Thankfully, my parents refused to indulge my obsession with the impending environmental catastrophe. Instead of allowing me to stay in my room, brooding on it, they made me go outside and get a job, to learn the value of hard graft. After that, I was much more grounded. My obsession with planetary disaster was replaced by a burning desire to learn foreign languages, to go to university, and to make something of my life. Thankfully, I carried on down that path and never looked back.

Those who fear that Greta Thunberg’s autistic vulnerability may be being exploited by cynical adults are not bigots. They are rationalists. I say this as someone who, like Greta, has a high-functioning form of autism and suffers from a host of co-morbid conditions, including depression and anxiety. Autistic people like Greta and me often struggle to see the wood for the trees. We become fixated on a particular problem, often to the detriment of everything else going on around us. We also often lack balance in our day-to-day lives because of our isolation. The fact that otherwise sensible adults are barely questioning the ethics of publicly exposing and promoting a young girl on the spectrum seems unconscionable to me.

Autism can in some instances confer great gifts, such as an ability to concentrate for extended periods of time, and to pursue special interests at a highly technical level. But these often come at a cost. High-functioning Aspies (people with Asperger’s) are far more likely to commit suicide than the average non-autistic individual. And they almost invariably suffer from some form of debilitating mental illness.

In my case, and I suspect Greta’s as well, the brain’s anxiety switch is turned up to full volume almost permanently. Otherwise banal social interactions are often a struggle, to the extent that even conversing with colleagues at work can become exhausting. As a result, people with autism are at great risk of becoming isolated, morbid and depressed.

Greta’s doom-mongering may stem from a childhood spent fixating on the negative. As a result, she only sees the bad. Consequently, she never mentions the fact that deforestation levels are approaching zero, or that effective renewable energies are being developed at a rapid rate. Everything she says lapses into simple good-vs-bad demagoguery. Her characteristic autistic immoderation may be useful when absorbing reams of information, but in the context of climate change, which is a sprawling and complex topic requiring objectivity and nuance, it is a huge disadvantage.

I am genuinely concerned that, once politicians, journalists and campaigners lose interest in this young girl, it may have deleterious effects on her mental wellbeing.
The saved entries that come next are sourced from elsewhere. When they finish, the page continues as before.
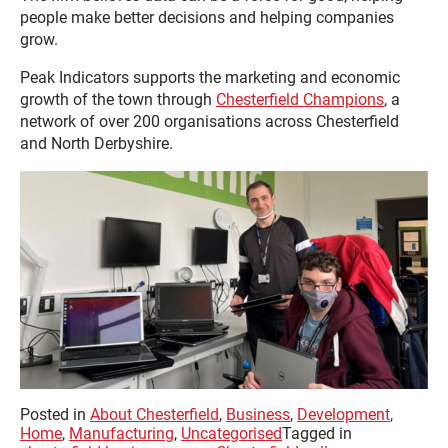
people make better decisions and helping companies
grow.
Peak Indicators supports the marketing and economic
growth of the town through
Chesterfield Champions
, a
network of over 200 organisations across Chesterfield
and North Derbyshire.
Posted in
About Chesterfield
,
Business
,
Development
,
Home
,
Manufacturing
,
Uncategorised
Tagged in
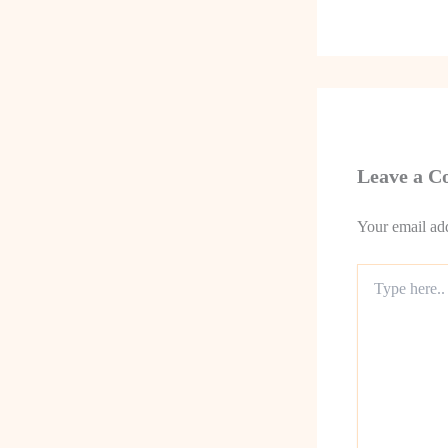
Leave a 
Your email add
Type
here..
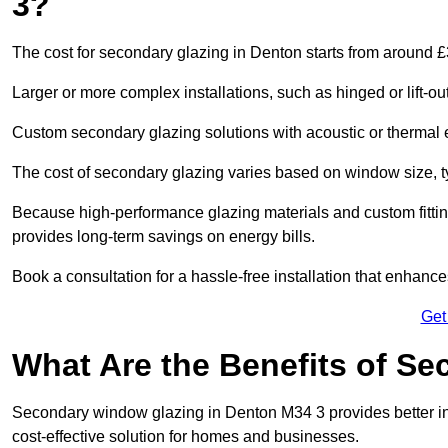
3?
The cost for secondary glazing in Denton starts from around £
Larger or more complex installations, such as hinged or lift-
Custom secondary glazing solutions with acoustic or therm
The cost of secondary glazing varies based on window size, t
Because high-performance glazing materials and custom fitting
provides long-term savings on energy bills.
Book a consultation for a hassle-free installation that enhance
Get
What Are the Benefits of S
Secondary window glazing in Denton M34 3 provides better insu
cost-effective solution for homes and businesses.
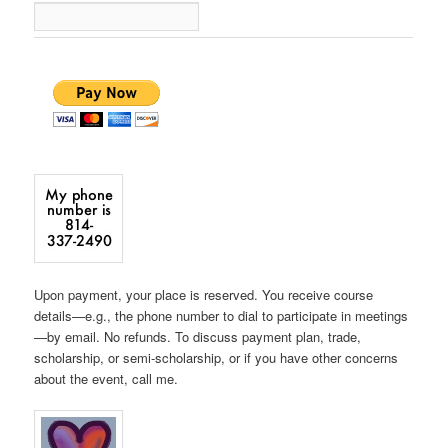
Upon payment, your place is reserved. You receive course
details—e.g., the phone number to dial to participate in meetings
—by email. No refunds. To discuss payment plan, trade,
scholarship, or semi-scholarship, or if you have other concerns
about the event, call me.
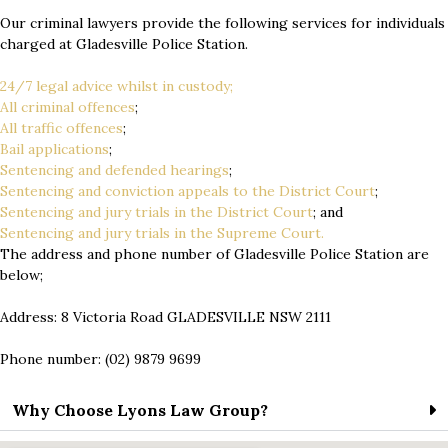
Our criminal lawyers provide the following services for individuals
charged at Gladesville Police Station.
24/7 legal advice whilst in custody;
All criminal offences
;
All traffic offences
;
Bail applications
;
Sentencing and defended hearings
;
Sentencing and conviction appeals to the District Court
;
Sentencing and jury trials in the District Court
; and
Sentencing and jury trials in the Supreme Court.
The address and phone number of Gladesville Police Station are
below;
Address: 8 Victoria Road GLADESVILLE NSW 2111
Phone number: (02) 9879 9699
Why Choose Lyons Law Group?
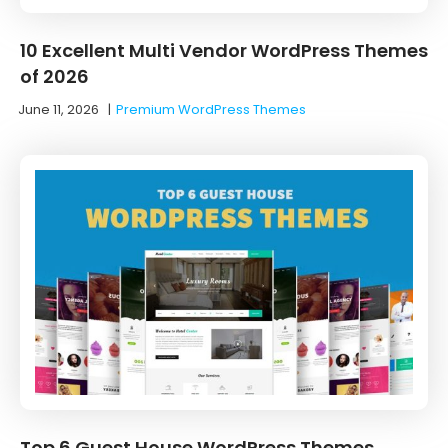
10 Excellent Multi Vendor WordPress Themes
of 2026
June 11, 2026
|
Premium WordPress Themes
Top 6 Guest House WordPress Themes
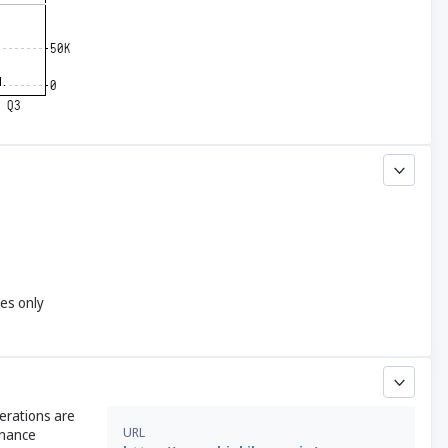
yes only
perations are
URL
enance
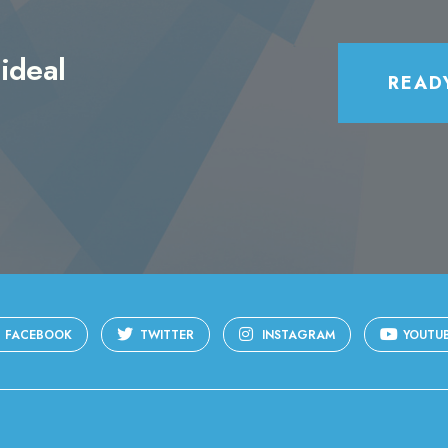
ideal
READ
FACEBOOK
TWITTER
INSTAGRAM
YOUTU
To me and to many others she does not seem at all happy, despite her fame. Her erratic facial movements during a public speech in New York were a classic symptom of sensory overload, which can lead to an autistic shutdown. Continuous public exposure of this kind will gradually take its toll on Greta. Whichever side of the climate-change debate you’re on, we, as mature adults, have to consider the ethical implications of using a vulnerable child to promote a political cause.